Trading links between Poland and the U.K. were strengthened during the month of November when DB Schenker inaugurated its European sized rail freight services between Wroclaw, Poland, and Barking, London. The initial once per week service will transport shipments of automotive, retail and food items to London, returning with British exports for Polish clients.

The service will be the first regular rail freight service to use the High Speed 1 rail route. This route, otherwise known as the Channel Tunnel Rail Link, is a 108-kilometre high-speed railway line connecting London to the British end of the Channel Tunnel. The line opened in November of 2007, and has so far been used exclusively to carry passengers between London, Paris and Brussels. Following trials of a modified class 92 electric locomotive hauling a loaded container train during the summer of 2011, DB Schenker has been operating regular intermodal freight service since this past November, and plans to expand the new service to other European points soon. The trains are loaded with European sized swap bodies, which are European lighter-weight versions of standard ISO shipping containers, designed for truck or rail carriage only.

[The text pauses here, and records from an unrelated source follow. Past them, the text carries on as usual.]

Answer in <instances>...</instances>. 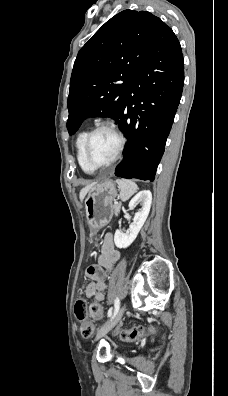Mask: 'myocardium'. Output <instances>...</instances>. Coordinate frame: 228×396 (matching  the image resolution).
Returning <instances> with one entry per match:
<instances>
[{
  "label": "myocardium",
  "mask_w": 228,
  "mask_h": 396,
  "mask_svg": "<svg viewBox=\"0 0 228 396\" xmlns=\"http://www.w3.org/2000/svg\"><path fill=\"white\" fill-rule=\"evenodd\" d=\"M103 129H108L114 133V135L117 137V140H118V146H117V150H116L113 158L108 163H106L104 165H94L90 160L89 148H90V144H91V141H92L94 135L98 131L103 130ZM124 145H125V139H124L123 135L121 134V132L117 129V127L110 122H101L98 125H96L92 130L89 131V133L85 139L84 146H83V156H84L85 163L93 171L106 169L117 162V160L120 158V156L122 154Z\"/></svg>",
  "instance_id": "f54148a6"
}]
</instances>
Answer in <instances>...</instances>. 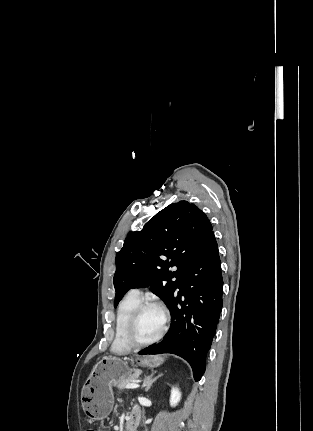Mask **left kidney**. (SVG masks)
Wrapping results in <instances>:
<instances>
[{"label": "left kidney", "instance_id": "5707ae66", "mask_svg": "<svg viewBox=\"0 0 313 431\" xmlns=\"http://www.w3.org/2000/svg\"><path fill=\"white\" fill-rule=\"evenodd\" d=\"M181 400V392L180 390L176 388L171 389V396H170V406L175 407L179 401Z\"/></svg>", "mask_w": 313, "mask_h": 431}]
</instances>
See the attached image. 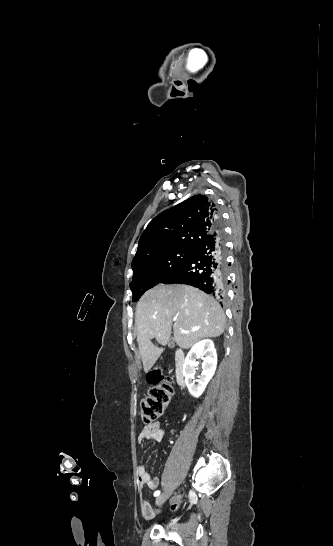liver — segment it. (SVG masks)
<instances>
[{"label": "liver", "instance_id": "liver-1", "mask_svg": "<svg viewBox=\"0 0 333 546\" xmlns=\"http://www.w3.org/2000/svg\"><path fill=\"white\" fill-rule=\"evenodd\" d=\"M135 316L145 372L150 371L163 352L152 339L165 346L172 327L174 342L183 349L202 339L218 337L225 329V314L217 301L188 285H159L148 290L138 301ZM181 330L188 333H181Z\"/></svg>", "mask_w": 333, "mask_h": 546}]
</instances>
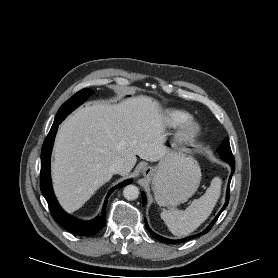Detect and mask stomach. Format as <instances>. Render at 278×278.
Here are the masks:
<instances>
[{
    "label": "stomach",
    "mask_w": 278,
    "mask_h": 278,
    "mask_svg": "<svg viewBox=\"0 0 278 278\" xmlns=\"http://www.w3.org/2000/svg\"><path fill=\"white\" fill-rule=\"evenodd\" d=\"M155 200L160 206H176L188 200L198 189L201 169L198 162L182 150L167 151L151 168Z\"/></svg>",
    "instance_id": "obj_1"
}]
</instances>
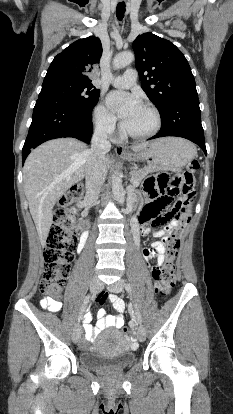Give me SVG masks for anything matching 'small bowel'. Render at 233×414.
Listing matches in <instances>:
<instances>
[{
	"label": "small bowel",
	"mask_w": 233,
	"mask_h": 414,
	"mask_svg": "<svg viewBox=\"0 0 233 414\" xmlns=\"http://www.w3.org/2000/svg\"><path fill=\"white\" fill-rule=\"evenodd\" d=\"M145 194L149 200V203L143 208L138 218L140 223V232L143 236H147L151 233L152 227L162 225V228L154 232L153 236L156 238H163L166 234L176 229L179 223L176 219H172V217H170L168 214L160 215L159 218L152 217L149 213L148 207L153 201V198L149 194ZM86 239L87 234L83 233L81 236L79 251L83 249ZM143 257L147 262L154 257L157 258V266L152 268V276L154 279H157V271L160 269V266L165 262L164 242H157L151 248L144 249ZM106 300H108L112 304L115 314H107V312L103 308H101L97 313L98 320L96 326L94 327L90 324L92 320V315L89 312H86L83 315L85 339L88 342H92L96 335L105 328H121L124 325V301L113 294L108 295L105 293H100L97 297V301L100 304H103ZM40 304L44 309H47L51 312H58L62 307V304L59 301L51 298H42ZM127 310L132 314L134 310V305L128 304Z\"/></svg>",
	"instance_id": "small-bowel-1"
}]
</instances>
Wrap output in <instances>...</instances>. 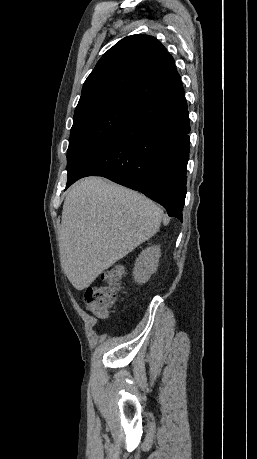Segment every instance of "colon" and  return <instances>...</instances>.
Returning <instances> with one entry per match:
<instances>
[{"instance_id": "5ec220e1", "label": "colon", "mask_w": 257, "mask_h": 459, "mask_svg": "<svg viewBox=\"0 0 257 459\" xmlns=\"http://www.w3.org/2000/svg\"><path fill=\"white\" fill-rule=\"evenodd\" d=\"M123 270L114 266L105 273V283L91 286L86 289L84 302L93 314L104 317L115 304L121 285Z\"/></svg>"}]
</instances>
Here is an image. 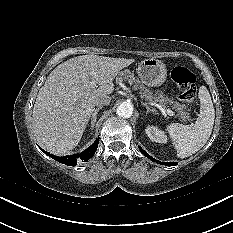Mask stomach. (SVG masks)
<instances>
[{"instance_id":"0dacf381","label":"stomach","mask_w":233,"mask_h":233,"mask_svg":"<svg viewBox=\"0 0 233 233\" xmlns=\"http://www.w3.org/2000/svg\"><path fill=\"white\" fill-rule=\"evenodd\" d=\"M137 73L142 83L150 87L161 86L167 77L165 64L155 58H149L141 61Z\"/></svg>"}]
</instances>
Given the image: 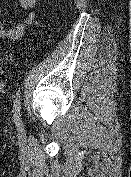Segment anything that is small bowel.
<instances>
[{
	"label": "small bowel",
	"mask_w": 131,
	"mask_h": 177,
	"mask_svg": "<svg viewBox=\"0 0 131 177\" xmlns=\"http://www.w3.org/2000/svg\"><path fill=\"white\" fill-rule=\"evenodd\" d=\"M37 0H19V4L26 13L23 21L15 24L11 28L0 26V39L17 40L21 38L27 27L30 26L35 18L33 8L36 6Z\"/></svg>",
	"instance_id": "1"
}]
</instances>
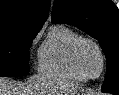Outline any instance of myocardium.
<instances>
[{"label":"myocardium","instance_id":"myocardium-1","mask_svg":"<svg viewBox=\"0 0 119 95\" xmlns=\"http://www.w3.org/2000/svg\"><path fill=\"white\" fill-rule=\"evenodd\" d=\"M83 43H90L92 44L98 51L100 58H101V69L99 71V73L96 76H88L86 75L80 68L79 64H78V60H77V54H78V50L80 48V46ZM69 60H70V64L72 69L75 71V73L80 76L82 79L84 80H95L98 79L104 72L105 70V66H106V57L104 54V51L102 49V47L100 46V44L95 41L92 38L89 37H83L80 36L78 39L75 40V42L72 44L71 49H70V54H69Z\"/></svg>","mask_w":119,"mask_h":95}]
</instances>
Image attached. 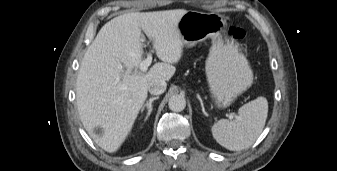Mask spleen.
I'll list each match as a JSON object with an SVG mask.
<instances>
[{
  "instance_id": "1",
  "label": "spleen",
  "mask_w": 337,
  "mask_h": 171,
  "mask_svg": "<svg viewBox=\"0 0 337 171\" xmlns=\"http://www.w3.org/2000/svg\"><path fill=\"white\" fill-rule=\"evenodd\" d=\"M268 115V102L258 97L238 110L235 120L221 119L212 126L214 139L230 151H240L254 144L263 131Z\"/></svg>"
}]
</instances>
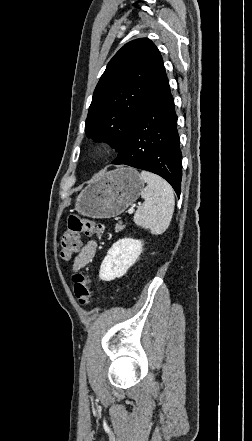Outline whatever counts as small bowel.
<instances>
[{
  "label": "small bowel",
  "mask_w": 252,
  "mask_h": 441,
  "mask_svg": "<svg viewBox=\"0 0 252 441\" xmlns=\"http://www.w3.org/2000/svg\"><path fill=\"white\" fill-rule=\"evenodd\" d=\"M97 250V242L95 240L87 241L76 255L72 270L77 272L87 266L94 258Z\"/></svg>",
  "instance_id": "obj_1"
}]
</instances>
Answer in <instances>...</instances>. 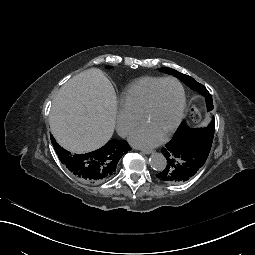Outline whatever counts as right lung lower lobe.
<instances>
[{
    "label": "right lung lower lobe",
    "instance_id": "obj_1",
    "mask_svg": "<svg viewBox=\"0 0 255 255\" xmlns=\"http://www.w3.org/2000/svg\"><path fill=\"white\" fill-rule=\"evenodd\" d=\"M100 176V159L92 155L83 157V177L87 180Z\"/></svg>",
    "mask_w": 255,
    "mask_h": 255
}]
</instances>
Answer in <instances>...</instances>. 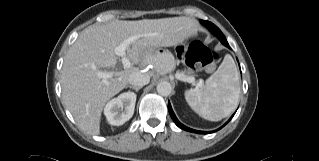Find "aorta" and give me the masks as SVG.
<instances>
[{
    "label": "aorta",
    "instance_id": "aorta-1",
    "mask_svg": "<svg viewBox=\"0 0 319 161\" xmlns=\"http://www.w3.org/2000/svg\"><path fill=\"white\" fill-rule=\"evenodd\" d=\"M172 91L171 84L167 81H162L157 85V92L161 96H168Z\"/></svg>",
    "mask_w": 319,
    "mask_h": 161
}]
</instances>
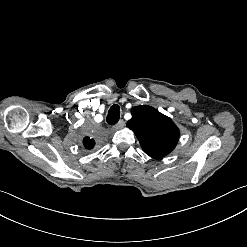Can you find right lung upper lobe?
Instances as JSON below:
<instances>
[{"mask_svg":"<svg viewBox=\"0 0 247 247\" xmlns=\"http://www.w3.org/2000/svg\"><path fill=\"white\" fill-rule=\"evenodd\" d=\"M83 145L87 148V149H92L95 145V141L93 138L90 137H84L83 139Z\"/></svg>","mask_w":247,"mask_h":247,"instance_id":"obj_1","label":"right lung upper lobe"}]
</instances>
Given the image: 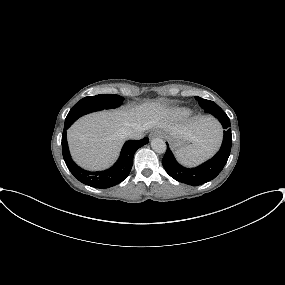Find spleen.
Segmentation results:
<instances>
[{"label":"spleen","mask_w":285,"mask_h":285,"mask_svg":"<svg viewBox=\"0 0 285 285\" xmlns=\"http://www.w3.org/2000/svg\"><path fill=\"white\" fill-rule=\"evenodd\" d=\"M219 129V126H218ZM221 141L220 129L217 135L208 142L191 144L176 151L177 159L186 166H193L212 156Z\"/></svg>","instance_id":"3e777b00"}]
</instances>
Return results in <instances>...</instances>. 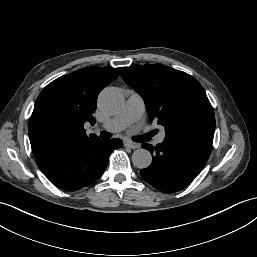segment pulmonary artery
Here are the masks:
<instances>
[{"label": "pulmonary artery", "instance_id": "obj_1", "mask_svg": "<svg viewBox=\"0 0 257 257\" xmlns=\"http://www.w3.org/2000/svg\"><path fill=\"white\" fill-rule=\"evenodd\" d=\"M145 111V103L143 98L137 93H131L126 101L123 110L112 119L101 125V128L119 132L124 130L132 123L137 122ZM165 139V132H161L156 138L155 143L161 144Z\"/></svg>", "mask_w": 257, "mask_h": 257}]
</instances>
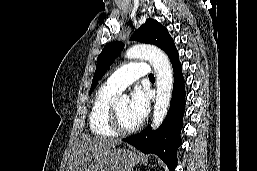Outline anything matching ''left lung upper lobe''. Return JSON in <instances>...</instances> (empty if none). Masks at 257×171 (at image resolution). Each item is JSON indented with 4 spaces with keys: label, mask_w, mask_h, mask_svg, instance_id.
Listing matches in <instances>:
<instances>
[{
    "label": "left lung upper lobe",
    "mask_w": 257,
    "mask_h": 171,
    "mask_svg": "<svg viewBox=\"0 0 257 171\" xmlns=\"http://www.w3.org/2000/svg\"><path fill=\"white\" fill-rule=\"evenodd\" d=\"M142 43H149L158 46L169 56L177 51L173 39L170 37L167 29L156 20L147 19L146 23L137 29L132 38ZM124 44L122 42H112L107 44L97 58V67L93 76L90 93L96 86L97 82L103 77L110 65L120 54Z\"/></svg>",
    "instance_id": "1"
}]
</instances>
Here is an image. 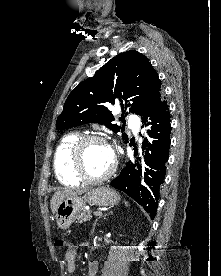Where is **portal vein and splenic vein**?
Returning a JSON list of instances; mask_svg holds the SVG:
<instances>
[{
    "label": "portal vein and splenic vein",
    "mask_w": 221,
    "mask_h": 276,
    "mask_svg": "<svg viewBox=\"0 0 221 276\" xmlns=\"http://www.w3.org/2000/svg\"><path fill=\"white\" fill-rule=\"evenodd\" d=\"M102 213L101 212H94L95 216H100Z\"/></svg>",
    "instance_id": "18ae733b"
}]
</instances>
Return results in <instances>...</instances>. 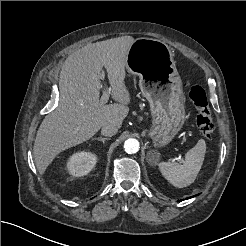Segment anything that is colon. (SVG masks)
I'll use <instances>...</instances> for the list:
<instances>
[{"mask_svg": "<svg viewBox=\"0 0 246 246\" xmlns=\"http://www.w3.org/2000/svg\"><path fill=\"white\" fill-rule=\"evenodd\" d=\"M188 97L198 111L196 124L200 134L205 138H211L215 124L205 90L201 86L194 85L189 89Z\"/></svg>", "mask_w": 246, "mask_h": 246, "instance_id": "1", "label": "colon"}]
</instances>
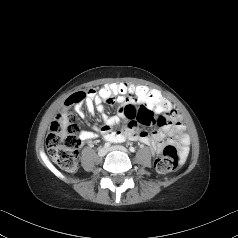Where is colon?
<instances>
[{
    "instance_id": "1",
    "label": "colon",
    "mask_w": 238,
    "mask_h": 238,
    "mask_svg": "<svg viewBox=\"0 0 238 238\" xmlns=\"http://www.w3.org/2000/svg\"><path fill=\"white\" fill-rule=\"evenodd\" d=\"M95 94H98L100 103H117L119 94L127 92L128 86L120 81L117 84L107 86H94ZM134 95L138 99H143L147 95V89L143 85H138L134 89ZM86 93L77 92L71 95L66 103L69 106L82 102ZM146 105H149L153 112L157 109L167 110V105L161 95L153 92L146 97ZM166 113V112H165ZM79 127L76 117L70 112L60 113L50 126L49 134L46 138L48 154L53 162L67 172H75L78 168L77 149L80 144L78 138ZM180 162V155L173 145H167L162 155L155 161V168L159 173H168L175 170Z\"/></svg>"
}]
</instances>
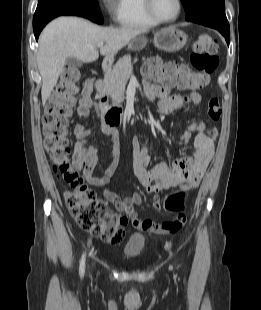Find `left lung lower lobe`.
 <instances>
[{"label":"left lung lower lobe","instance_id":"left-lung-lower-lobe-1","mask_svg":"<svg viewBox=\"0 0 261 310\" xmlns=\"http://www.w3.org/2000/svg\"><path fill=\"white\" fill-rule=\"evenodd\" d=\"M202 24L204 26H208L211 28H214L218 30L226 39L227 44L230 43V29L228 23H218V22H212V21H203Z\"/></svg>","mask_w":261,"mask_h":310}]
</instances>
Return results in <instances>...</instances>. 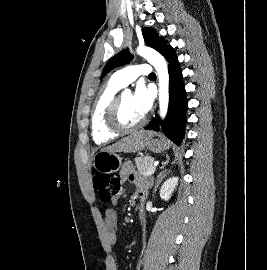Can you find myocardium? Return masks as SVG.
Segmentation results:
<instances>
[{"instance_id": "myocardium-1", "label": "myocardium", "mask_w": 267, "mask_h": 270, "mask_svg": "<svg viewBox=\"0 0 267 270\" xmlns=\"http://www.w3.org/2000/svg\"><path fill=\"white\" fill-rule=\"evenodd\" d=\"M121 98H122L121 95H118L114 98V100L109 106V109L106 115L107 127L111 131L119 133V134L133 132L141 128L146 122V119L143 116L142 119L134 125L128 126V125L123 124L120 118Z\"/></svg>"}]
</instances>
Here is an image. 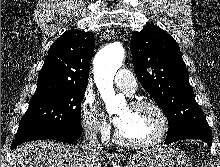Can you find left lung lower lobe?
<instances>
[{
  "instance_id": "obj_1",
  "label": "left lung lower lobe",
  "mask_w": 220,
  "mask_h": 167,
  "mask_svg": "<svg viewBox=\"0 0 220 167\" xmlns=\"http://www.w3.org/2000/svg\"><path fill=\"white\" fill-rule=\"evenodd\" d=\"M182 139H199L207 143L209 146H211L212 143V134L211 130H201V131H195L192 133H189L181 138H176V139H167L164 144H170L177 142Z\"/></svg>"
}]
</instances>
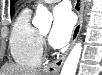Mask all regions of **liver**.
Returning <instances> with one entry per match:
<instances>
[{
  "instance_id": "liver-1",
  "label": "liver",
  "mask_w": 102,
  "mask_h": 75,
  "mask_svg": "<svg viewBox=\"0 0 102 75\" xmlns=\"http://www.w3.org/2000/svg\"><path fill=\"white\" fill-rule=\"evenodd\" d=\"M0 75H43L38 70H30L16 64H5L0 69Z\"/></svg>"
}]
</instances>
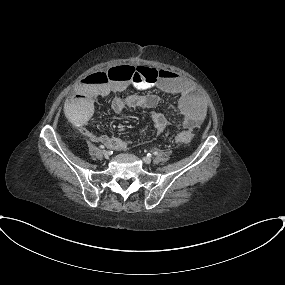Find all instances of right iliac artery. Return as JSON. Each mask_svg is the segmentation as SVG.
Wrapping results in <instances>:
<instances>
[{"label": "right iliac artery", "instance_id": "right-iliac-artery-1", "mask_svg": "<svg viewBox=\"0 0 285 285\" xmlns=\"http://www.w3.org/2000/svg\"><path fill=\"white\" fill-rule=\"evenodd\" d=\"M99 148L100 149H104L105 147H104V145H100Z\"/></svg>", "mask_w": 285, "mask_h": 285}]
</instances>
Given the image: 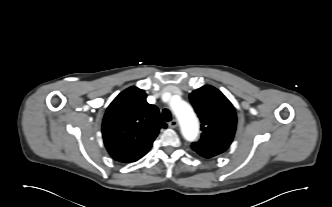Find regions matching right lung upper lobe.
I'll return each mask as SVG.
<instances>
[{"label": "right lung upper lobe", "mask_w": 332, "mask_h": 207, "mask_svg": "<svg viewBox=\"0 0 332 207\" xmlns=\"http://www.w3.org/2000/svg\"><path fill=\"white\" fill-rule=\"evenodd\" d=\"M146 93L137 87L121 92L106 110L102 134L109 154L127 163L142 158L151 148L162 121L156 106L146 101Z\"/></svg>", "instance_id": "cb5924a9"}]
</instances>
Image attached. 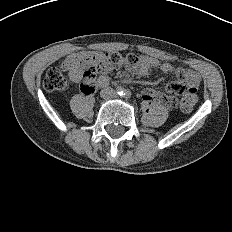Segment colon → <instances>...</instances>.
I'll return each mask as SVG.
<instances>
[{
  "mask_svg": "<svg viewBox=\"0 0 232 232\" xmlns=\"http://www.w3.org/2000/svg\"><path fill=\"white\" fill-rule=\"evenodd\" d=\"M141 61L136 55L122 56L118 53L92 54L83 60V73L80 89L84 94H91L95 89L96 75L105 70L116 71L122 66L132 68ZM65 68V63L63 65ZM67 85L66 78L61 70L52 67L44 78V87L48 91L64 89ZM197 89L189 87L185 83L177 84L168 89L167 93L157 95V100L166 106L172 107L179 102L180 108L185 112L193 110L197 101Z\"/></svg>",
  "mask_w": 232,
  "mask_h": 232,
  "instance_id": "5ec220e1",
  "label": "colon"
}]
</instances>
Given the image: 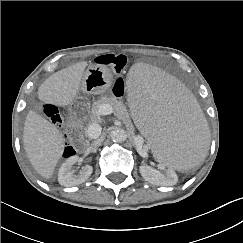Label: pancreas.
Listing matches in <instances>:
<instances>
[{"label":"pancreas","instance_id":"obj_1","mask_svg":"<svg viewBox=\"0 0 243 243\" xmlns=\"http://www.w3.org/2000/svg\"><path fill=\"white\" fill-rule=\"evenodd\" d=\"M103 104H109L112 109H113V113L114 115L121 121H123L124 123H130V117H129V113L127 112V109L125 107V105L121 102L118 101L116 98L110 96H101L97 101H95L92 104L91 107V119H98L100 114V107ZM85 133H87V127L84 128Z\"/></svg>","mask_w":243,"mask_h":243}]
</instances>
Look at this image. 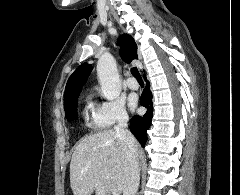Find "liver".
Here are the masks:
<instances>
[{
	"mask_svg": "<svg viewBox=\"0 0 240 195\" xmlns=\"http://www.w3.org/2000/svg\"><path fill=\"white\" fill-rule=\"evenodd\" d=\"M139 153V151H138ZM129 151L114 129H103L83 137L70 161L73 195L122 193L129 177Z\"/></svg>",
	"mask_w": 240,
	"mask_h": 195,
	"instance_id": "obj_1",
	"label": "liver"
}]
</instances>
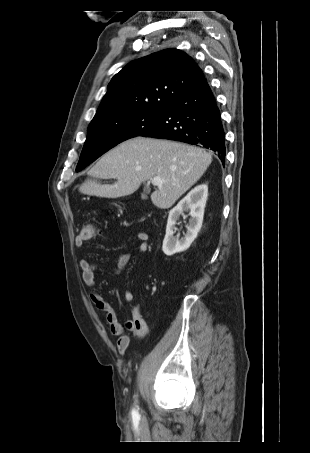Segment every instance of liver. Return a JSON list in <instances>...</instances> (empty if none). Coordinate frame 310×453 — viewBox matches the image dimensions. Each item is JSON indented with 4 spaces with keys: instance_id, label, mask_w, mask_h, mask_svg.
Returning <instances> with one entry per match:
<instances>
[{
    "instance_id": "liver-1",
    "label": "liver",
    "mask_w": 310,
    "mask_h": 453,
    "mask_svg": "<svg viewBox=\"0 0 310 453\" xmlns=\"http://www.w3.org/2000/svg\"><path fill=\"white\" fill-rule=\"evenodd\" d=\"M212 162L204 149L153 138L135 137L107 152L88 172L79 191L89 196L119 198L133 194L142 182L160 177L165 182L151 194L152 203L168 209L193 186ZM97 178L117 181L101 184Z\"/></svg>"
}]
</instances>
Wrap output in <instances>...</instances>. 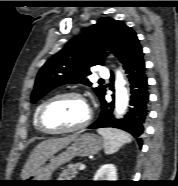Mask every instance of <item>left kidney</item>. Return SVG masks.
Wrapping results in <instances>:
<instances>
[{
	"label": "left kidney",
	"mask_w": 178,
	"mask_h": 186,
	"mask_svg": "<svg viewBox=\"0 0 178 186\" xmlns=\"http://www.w3.org/2000/svg\"><path fill=\"white\" fill-rule=\"evenodd\" d=\"M93 181H117V169L113 164L102 165L96 172Z\"/></svg>",
	"instance_id": "left-kidney-1"
}]
</instances>
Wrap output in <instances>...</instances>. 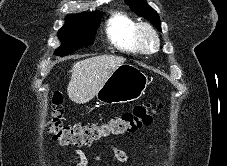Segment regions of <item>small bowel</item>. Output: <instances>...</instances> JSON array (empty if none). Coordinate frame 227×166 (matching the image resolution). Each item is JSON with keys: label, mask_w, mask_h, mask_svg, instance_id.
Listing matches in <instances>:
<instances>
[{"label": "small bowel", "mask_w": 227, "mask_h": 166, "mask_svg": "<svg viewBox=\"0 0 227 166\" xmlns=\"http://www.w3.org/2000/svg\"><path fill=\"white\" fill-rule=\"evenodd\" d=\"M113 151L117 160H119L120 162H125L127 160L126 153L122 149L113 146ZM76 154L79 158L77 166H88V158L85 153L81 150H76ZM99 159V156L95 157L96 161H98Z\"/></svg>", "instance_id": "c3829d8e"}]
</instances>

Unlike standard shipping containers, swap bodies cannot be stacked or lifted, and are therefore not suitable for ocean transport. With an internal height of three meters, swap bodies can accommodate two standard pallets, thus providing increased haulage capacity.

HS1 is the only European sized rail route line in the U.K., which allows larger and higher European freight trains to operate on these tracks.

DB Schenker is the fourth largest freight forwarder in the world, and is a unit of Deutsche Bahn AG, the German national railway carrier. Deutsche Bahn is the second largest transport company in the world, and the largest operator of railways and owner of railway infrastructure in Europe.